Pop: This Week's Album Releases

LAMBCHOP

What Another Man Spills

City Slang

UNHERALDED IN their own land, but justifiably developing a sizeable cult reputation over here, Lambchop are about as intriguing as American pop gets at the moment. Fourteen Nashville musicians based around singer- songwriter Kurt Wagner, they include an invocation to "visit the country music hall of fame in nashville, tn" on all their album sleeves. The advice seems unlikely to be reciprocated by the country establishment, as rather than ploughing the usual furrow of bars, beers, trucks, tears and line- dancing, they use the comforting textures of the form to present sentiments that can be cruel and unusual, though never punishing. Wagner's songs return country to its roots, dealing honestly with real-life matters and emotions, and his avuncular, semi-spoken vocal style sounds like your grandad rapping.

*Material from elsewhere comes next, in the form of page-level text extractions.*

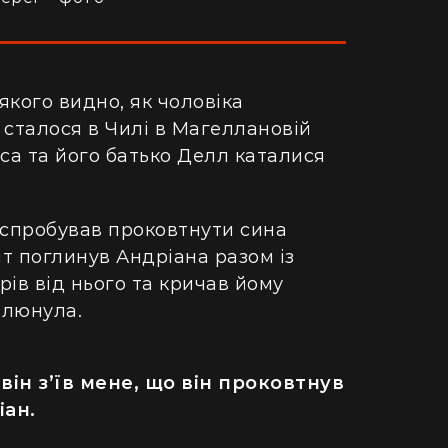
якого видно,
як чоловіка
 сталося в Чилі в Магеллановій
са та його батько Делл каталися
 спробував проковтнути сина
ит поглинув Андріана разом із
рів від нього та кричав йому
плюнула.
він з’їв мене, що він проковтнув
іан.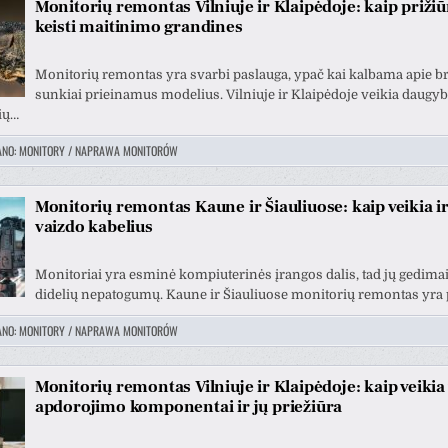
Monitorių remontas Vilniuje ir Klaipėdoje: kaip prižiūr
keisti maitinimo grandines
Monitorių remontas yra svarbi paslauga, ypač kai kalbama apie b
sunkiai prieinamus modelius. Vilniuje ir Klaipėdoje veikia daugy
ių…
ANO:
MONITORY / NAPRAWA MONITORÓW
Monitorių remontas Kaune ir Šiauliuose: kaip veikia ir
vaizdo kabelius
Monitoriai yra esminė kompiuterinės įrangos dalis, tad jų gedimai 
tas Krv
Vytautas Ragaisis
didelių nepatogumų. Kaune ir Šiauliuose monitorių remontas yra 
3 metų
prieš 3 metų
ANO:
MONITORY / NAPRAWA MONITORÓW
Šis naudotojas paliko tik
Šis 
įvertinimą.
įver
Monitorių remontas Vilniuje ir Klaipėdoje: kaip veikia
apdorojimo komponentai ir jų priežiūra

There's the usual air of acquiescent mournfulness about Lambchop's subtle collusions of strings, vibes, horns and pedal steel guitar - a vast, amorphous, not quite house-trained sound. On last year's tremendous Thriller, they leavened their sound with a veneer of MOR muzak and avant-garde musique concrete. Here, it's soul music that provides the added spice, with lovely versions of Curtis Mayfield's "Give Me Your Love" and Frederick Knight's "I've Been Lonely For So Long", both delivered in a cracked falsetto that's immensely more moving than the vocal gymnastics of modern soul singers. Again, it's real music for real people.

HOLE

Celebrity Skin

Geffen

COURTNEY LOVE certainly qualifies as real people - sometimes alarmingly so - and on Celebrity Skin she comes closer than ever before to real music. It has already been widely surmised - not least, one suspects, by Billy Corgan - that this might have something to do with the presence of Billy Corgan among the credits. You can certainly hear his dabs all over "Hit So Hard", that ruthless sense he has of how to draw the epic out of the merely ponderous. But it's not so much the music as the lyrics which impress here; and, perhaps stung by the suggestion that Kurt Cobain may have written parts of Live Through This, Courtney has pointedly claimed sole responsibility for them.

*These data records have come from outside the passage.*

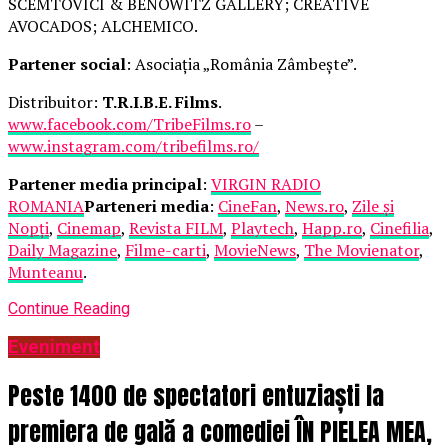
SCEMTOVICI & BENOWITZ GALLERY; CREATIVE
AVOCADOS; ALCHEMICO.
Partener social
: Asociația „România Zâmbește”.
Distribuitor:
T.R.I.B.E. Films
.
www.facebook.com/TribeFilms.ro
–
www.instagram.com/tribefilms.ro/
Partener media principal
:
VIRGIN RADIO
ROMANIA
Parteneri media
:
CineFan
,
News.ro
,
Zile și
Nopți
,
Cinemap
,
Revista FILM
,
Playtech
,
Happ.ro
,
Cinefilia
,
Daily Magazine
,
Filme-carti
,
MovieNews
,
The Movienator
,
Munteanu
.
Continue Reading
Eveniment
Peste 1400 de spectatori entuziaști la
premiera de gală a comediei ÎN PIELEA MEA,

It couldn't really be any other way: Love is her own muse and her own canvas, constantly hacking away at the psychological baggage she drags around. She makes disarming, pre-emptive strikes - "She obliterated everything she kissed/Now she's fading/Somewhere in Hollywood" - and wields parody with subtlety, most movingly when she asserts: "Miles and miles of perfect skin/I swear I do, I fit right in."

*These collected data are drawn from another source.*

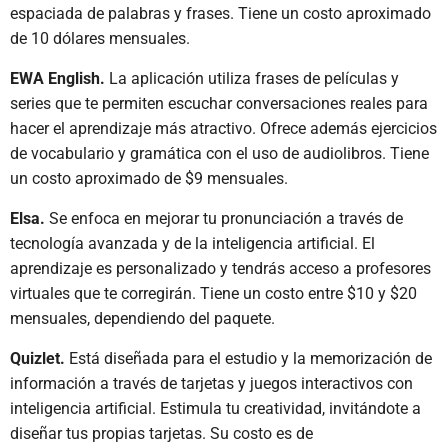
espaciada de palabras y frases. Tiene un costo aproximado
de 10 dólares mensuales.
EWA English.
La aplicación utiliza frases de películas y
series que te permiten escuchar conversaciones reales para
hacer el aprendizaje más atractivo. Ofrece además ejercicios
de vocabulario y gramática con el uso de audiolibros. Tiene
un costo aproximado de $9 mensuales.
Elsa.
Se enfoca en mejorar tu pronunciación a través de
tecnología avanzada y de la inteligencia artificial. El
aprendizaje es personalizado y tendrás acceso a profesores
virtuales que te corregirán. Tiene un costo entre $10 y $20
mensuales, dependiendo del paquete.
Quizlet.
Está diseñada para el estudio y la memorización de
información a través de tarjetas y juegos interactivos con
inteligencia artificial. Estimula tu creatividad, invitándote a
diseñar tus propias tarjetas. Su costo es de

Surely, the lady doth protest too much. In her lyrical craft, and in Love's search for some kind of primal redemption, the influence of Patti Smith is clear - there's even some stuff about horses galloping away through "Heaven Tonight". It's a comparison she bears with some distinction.

MANSUN

Six

Parlophone

IT'S ENOUGH to make you weep. Having been hailed last year as the most likely saviours of the good ship Britpop, Mansun have gone ahead and succumbed spectacularly to the Second Album Syndrome with Six, as over-egged a pudding as has been heard in years.

The title-track sets the tone, with a brand of diffuse prog-rock which never allows the song to get established before seeking out new directions, wandering all over the place for eight seemingly interminable minutes, and further obscuring its purpose with pointless vocal effects. The riff, such as it is, sounds like a cross between Supergrass and Smashing Pumpkins - a resemblance accentuated by Paul Draper's voice, which shares some of Billy Corgan's sneery self-regard.

As usual with the Second Album Syndrome, Six is the product of too much gigging and not enough disciplined songwriting. There are no instantly memorable tunes like "Stripper Vicar" or "Wide Open Space" here. Instead of devising strong melodies and secure song structures, Mansun rely on muso flash and accretion, adding new storeys before foundations are firm, and using tarty ornate cladding to disguise the fatal imperfections.

Some of their ideas, too, are simply dreadful - "Fall Out", for instance, is simply the "Dance Of The Sugar-Plum Fairy" laden with excess and ill- fitting baggage. What a mess.

WILLIE NELSON

Teatro

Island

LIKE EMMYLOU Harris - who appears as backing vocalist on the majority of these 14 tracks, as it happens - Willie Nelson has opted for the warm and welcoming depth of a Daniel Lanois production on his latest album. Gently occupying the spaces around Nelson's characteristically dry and minimal vocal, it's a match so congruent that it seems extraordinary they've never worked together before. The drums are a touch obtrusive on one or two tracks, but for the most part Lanois captures just the right atmosphere.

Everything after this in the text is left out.